• Instructions for the task: Give every entry again, unchanged, and leave its images out.

• • • • • • •

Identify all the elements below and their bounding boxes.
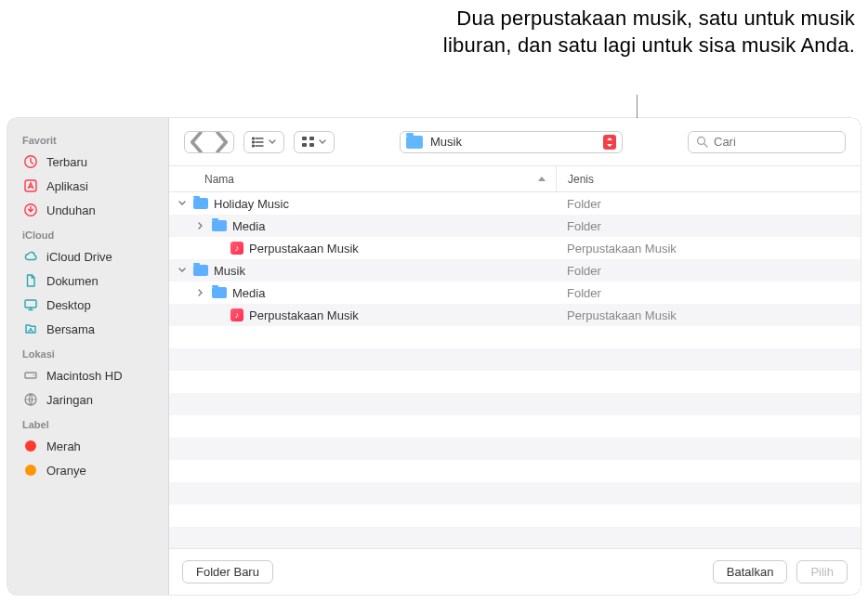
sidebar-item-label: Oranye xyxy=(46,464,86,478)
toolbar: Musik xyxy=(169,118,861,166)
svg-rect-3 xyxy=(25,300,36,308)
music-library-icon xyxy=(230,242,243,255)
download-icon xyxy=(22,202,39,218)
sidebar-item[interactable]: Desktop xyxy=(7,293,168,317)
file-name: Holiday Music xyxy=(214,197,289,211)
column-header-kind-label: Jenis xyxy=(568,173,594,186)
file-list: Holiday MusicFolderMediaFolder Perpustak… xyxy=(169,192,861,548)
hd-icon xyxy=(22,367,39,384)
file-row[interactable]: Perpustakaan MusikPerpustakaan Musik xyxy=(169,237,861,259)
forward-button[interactable] xyxy=(209,132,233,152)
sidebar-item[interactable]: Jaringan xyxy=(7,387,168,412)
sidebar-item-label: Jaringan xyxy=(46,393,93,407)
chevron-down-icon xyxy=(319,139,326,145)
sidebar-item[interactable]: Macintosh HD xyxy=(7,363,168,387)
search-input[interactable] xyxy=(714,135,861,149)
svg-point-12 xyxy=(253,141,255,143)
group-button[interactable] xyxy=(294,131,335,153)
svg-rect-15 xyxy=(309,137,314,140)
sidebar-item-label: Unduhan xyxy=(46,203,96,217)
sidebar-section-header: Lokasi xyxy=(7,341,168,363)
sidebar-item[interactable]: iCloud Drive xyxy=(7,244,168,269)
file-kind: Folder xyxy=(556,286,861,300)
file-row[interactable]: MusikFolder xyxy=(169,259,861,282)
svg-line-19 xyxy=(704,144,708,148)
svg-point-11 xyxy=(253,138,255,139)
file-name: Musik xyxy=(214,264,245,278)
folder-icon xyxy=(406,136,423,149)
location-label: Musik xyxy=(430,135,596,149)
dot xyxy=(22,438,39,454)
empty-row xyxy=(169,482,861,505)
disclosure-icon[interactable] xyxy=(178,267,188,274)
chevron-down-icon xyxy=(269,139,276,145)
globe-icon xyxy=(22,391,39,408)
list-icon xyxy=(252,137,265,148)
back-button[interactable] xyxy=(185,132,209,152)
empty-row xyxy=(169,326,861,348)
sidebar-item-label: Dokumen xyxy=(46,274,99,288)
doc-icon xyxy=(22,272,39,289)
empty-row xyxy=(169,438,861,460)
sidebar-item[interactable]: Bersama xyxy=(7,317,168,341)
column-header-name[interactable]: Nama xyxy=(169,173,556,186)
file-name: Perpustakaan Musik xyxy=(249,308,359,322)
empty-row xyxy=(169,460,861,482)
file-row[interactable]: Holiday MusicFolder xyxy=(169,192,861,215)
dot xyxy=(22,462,39,478)
choose-button[interactable]: Pilih xyxy=(796,560,848,583)
disclosure-icon xyxy=(216,310,225,321)
sidebar-item[interactable]: Terbaru xyxy=(7,150,168,174)
sidebar-item[interactable]: Unduhan xyxy=(7,198,168,222)
sidebar-item[interactable]: Aplikasi xyxy=(7,174,168,198)
file-row[interactable]: MediaFolder xyxy=(169,282,861,304)
folder-icon xyxy=(212,287,227,298)
file-kind: Folder xyxy=(556,219,861,233)
apps-icon xyxy=(22,177,39,194)
search-field[interactable] xyxy=(688,131,846,153)
disclosure-icon[interactable] xyxy=(197,289,206,296)
callout-text: Dua perpustakaan musik, satu untuk musik… xyxy=(409,6,855,59)
file-kind: Folder xyxy=(556,197,861,211)
sidebar-item-label: Macintosh HD xyxy=(46,369,123,383)
sidebar-item[interactable]: Dokumen xyxy=(7,269,168,293)
column-header-kind[interactable]: Jenis xyxy=(556,166,861,191)
cancel-button[interactable]: Batalkan xyxy=(713,560,788,583)
sidebar-item-label: Terbaru xyxy=(46,155,87,169)
sort-indicator-icon xyxy=(537,176,546,183)
file-name: Perpustakaan Musik xyxy=(249,242,359,256)
svg-rect-14 xyxy=(302,137,307,140)
sidebar-section-header: Favorit xyxy=(7,127,168,150)
columns-header: Nama Jenis xyxy=(169,166,861,192)
file-row[interactable]: Perpustakaan MusikPerpustakaan Musik xyxy=(169,304,861,326)
empty-row xyxy=(169,371,861,393)
file-kind: Folder xyxy=(556,264,861,278)
search-icon xyxy=(696,136,708,148)
grid-icon xyxy=(302,137,315,148)
cloud-icon xyxy=(22,248,39,265)
nav-back-forward xyxy=(184,131,234,153)
file-name: Media xyxy=(232,286,265,300)
sidebar-item[interactable]: Merah xyxy=(7,434,168,458)
sidebar-item-label: Merah xyxy=(46,439,81,453)
file-kind: Perpustakaan Musik xyxy=(556,308,861,322)
sidebar-item-label: Aplikasi xyxy=(46,179,88,193)
location-popup[interactable]: Musik xyxy=(400,131,623,153)
empty-row xyxy=(169,527,861,548)
sidebar: FavoritTerbaruAplikasiUnduhaniCloudiClou… xyxy=(7,118,169,595)
disclosure-icon[interactable] xyxy=(197,222,206,229)
svg-point-13 xyxy=(253,145,255,147)
folder-icon xyxy=(193,265,208,276)
file-row[interactable]: MediaFolder xyxy=(169,215,861,237)
svg-rect-17 xyxy=(309,143,314,147)
desktop-icon xyxy=(22,296,39,313)
svg-rect-16 xyxy=(302,143,307,147)
empty-row xyxy=(169,348,861,371)
new-folder-button[interactable]: Folder Baru xyxy=(182,560,273,583)
empty-row xyxy=(169,415,861,438)
view-mode-button[interactable] xyxy=(243,131,284,153)
sidebar-item[interactable]: Oranye xyxy=(7,458,168,482)
svg-point-6 xyxy=(33,374,35,376)
disclosure-icon[interactable] xyxy=(178,200,188,207)
file-kind: Perpustakaan Musik xyxy=(556,242,861,256)
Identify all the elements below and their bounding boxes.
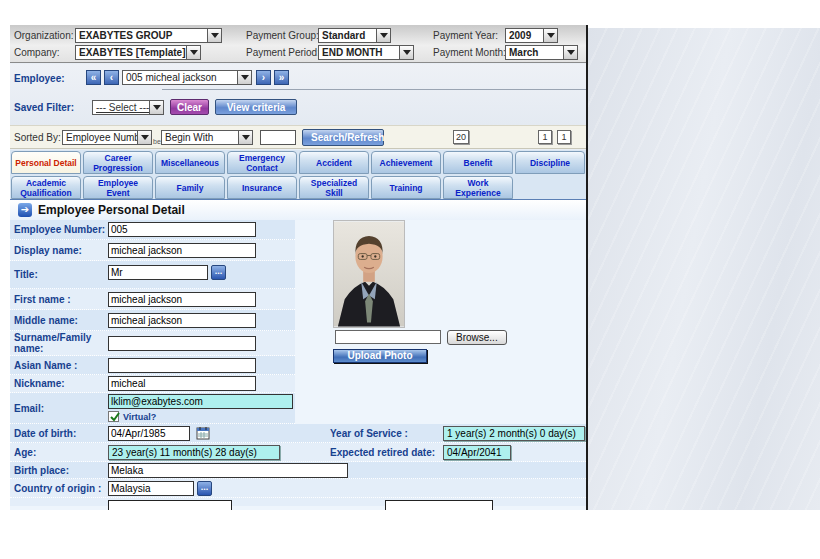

• • • • • • •

• Expected answer:
Identify all the elements below and their bounding boxes.
sidebar-item-label: Oranye xyxy=(46,464,86,478)
toolbar: Musik xyxy=(169,118,861,166)
svg-rect-3 xyxy=(25,300,36,308)
music-library-icon xyxy=(230,242,243,255)
download-icon xyxy=(22,202,39,218)
sidebar-item[interactable]: Desktop xyxy=(7,293,168,317)
file-name: Holiday Music xyxy=(214,197,289,211)
column-header-kind-label: Jenis xyxy=(568,173,594,186)
file-list: Holiday MusicFolderMediaFolder Perpustak… xyxy=(169,192,861,548)
hd-icon xyxy=(22,367,39,384)
file-row[interactable]: Perpustakaan MusikPerpustakaan Musik xyxy=(169,237,861,259)
forward-button[interactable] xyxy=(209,132,233,152)
sidebar-item[interactable]: Jaringan xyxy=(7,387,168,412)
sidebar-item-label: Jaringan xyxy=(46,393,93,407)
chevron-down-icon xyxy=(319,139,326,145)
sidebar-item[interactable]: Macintosh HD xyxy=(7,363,168,387)
search-input[interactable] xyxy=(714,135,861,149)
svg-point-12 xyxy=(253,141,255,143)
group-button[interactable] xyxy=(294,131,335,153)
svg-rect-15 xyxy=(309,137,314,140)
sidebar-item-label: Unduhan xyxy=(46,203,96,217)
sidebar-section-header: Lokasi xyxy=(7,341,168,363)
sidebar-item[interactable]: iCloud Drive xyxy=(7,244,168,269)
file-kind: Folder xyxy=(556,286,861,300)
file-row[interactable]: MusikFolder xyxy=(169,259,861,282)
svg-line-19 xyxy=(704,144,708,148)
svg-point-11 xyxy=(253,138,255,139)
file-name: Musik xyxy=(214,264,245,278)
folder-icon xyxy=(406,136,423,149)
location-label: Musik xyxy=(430,135,596,149)
dot xyxy=(22,438,39,454)
empty-row xyxy=(169,482,861,505)
disclosure-icon[interactable] xyxy=(178,267,188,274)
chevron-down-icon xyxy=(269,139,276,145)
globe-icon xyxy=(22,391,39,408)
list-icon xyxy=(252,137,265,148)
back-button[interactable] xyxy=(185,132,209,152)
empty-row xyxy=(169,326,861,348)
sidebar-item-label: Dokumen xyxy=(46,274,99,288)
doc-icon xyxy=(22,272,39,289)
empty-row xyxy=(169,438,861,460)
sidebar-item[interactable]: Bersama xyxy=(7,317,168,341)
column-header-name[interactable]: Nama xyxy=(169,173,556,186)
file-name: Perpustakaan Musik xyxy=(249,308,359,322)
empty-row xyxy=(169,460,861,482)
file-row[interactable]: Holiday MusicFolder xyxy=(169,192,861,215)
dot xyxy=(22,462,39,478)
choose-button[interactable]: Pilih xyxy=(796,560,848,583)
disclosure-icon xyxy=(216,310,225,321)
sidebar-item[interactable]: Terbaru xyxy=(7,150,168,174)
sidebar-item[interactable]: Unduhan xyxy=(7,198,168,222)
sidebar-item[interactable]: Aplikasi xyxy=(7,174,168,198)
file-row[interactable]: MediaFolder xyxy=(169,282,861,304)
folder-icon xyxy=(212,287,227,298)
file-kind: Folder xyxy=(556,219,861,233)
apps-icon xyxy=(22,177,39,194)
search-field[interactable] xyxy=(688,131,846,153)
disclosure-icon[interactable] xyxy=(197,289,206,296)
callout-text: Dua perpustakaan musik, satu untuk musik… xyxy=(409,6,855,59)
file-kind: Folder xyxy=(556,197,861,211)
sidebar-item-label: Macintosh HD xyxy=(46,369,123,383)
sidebar-item[interactable]: Dokumen xyxy=(7,269,168,293)
column-header-kind[interactable]: Jenis xyxy=(556,166,861,191)
cancel-button[interactable]: Batalkan xyxy=(713,560,788,583)
sidebar-item-label: Terbaru xyxy=(46,155,87,169)
sort-indicator-icon xyxy=(537,176,546,183)
file-name: Perpustakaan Musik xyxy=(249,242,359,256)
svg-rect-14 xyxy=(302,137,307,140)
sidebar-section-header: Favorit xyxy=(7,127,168,150)
columns-header: Nama Jenis xyxy=(169,166,861,192)
file-row[interactable]: Perpustakaan MusikPerpustakaan Musik xyxy=(169,304,861,326)
empty-row xyxy=(169,371,861,393)
file-kind: Folder xyxy=(556,264,861,278)
search-icon xyxy=(696,136,708,148)
grid-icon xyxy=(302,137,315,148)
cloud-icon xyxy=(22,248,39,265)
nav-back-forward xyxy=(184,131,234,153)
file-name: Media xyxy=(232,286,265,300)
sidebar-item[interactable]: Merah xyxy=(7,434,168,458)
sidebar-item-label: Merah xyxy=(46,439,81,453)
file-kind: Perpustakaan Musik xyxy=(556,308,861,322)
sidebar-item-label: Aplikasi xyxy=(46,179,88,193)
location-popup[interactable]: Musik xyxy=(400,131,623,153)
empty-row xyxy=(169,527,861,548)
sidebar: FavoritTerbaruAplikasiUnduhaniCloudiClou… xyxy=(7,118,169,595)
disclosure-icon[interactable] xyxy=(197,222,206,229)
svg-point-13 xyxy=(253,145,255,147)
folder-icon xyxy=(193,265,208,276)
file-row[interactable]: MediaFolder xyxy=(169,215,861,237)
svg-rect-17 xyxy=(309,143,314,147)
desktop-icon xyxy=(22,296,39,313)
svg-rect-16 xyxy=(302,143,307,147)
empty-row xyxy=(169,348,861,371)
new-folder-button[interactable]: Folder Baru xyxy=(182,560,273,583)
empty-row xyxy=(169,415,861,438)
view-mode-button[interactable] xyxy=(243,131,284,153)
sidebar-item[interactable]: Oranye xyxy=(7,458,168,482)
svg-point-6 xyxy=(33,374,35,376)
disclosure-icon[interactable] xyxy=(178,200,188,207)
file-kind: Perpustakaan Musik xyxy=(556,242,861,256)
Identify all the elements below and their bounding boxes.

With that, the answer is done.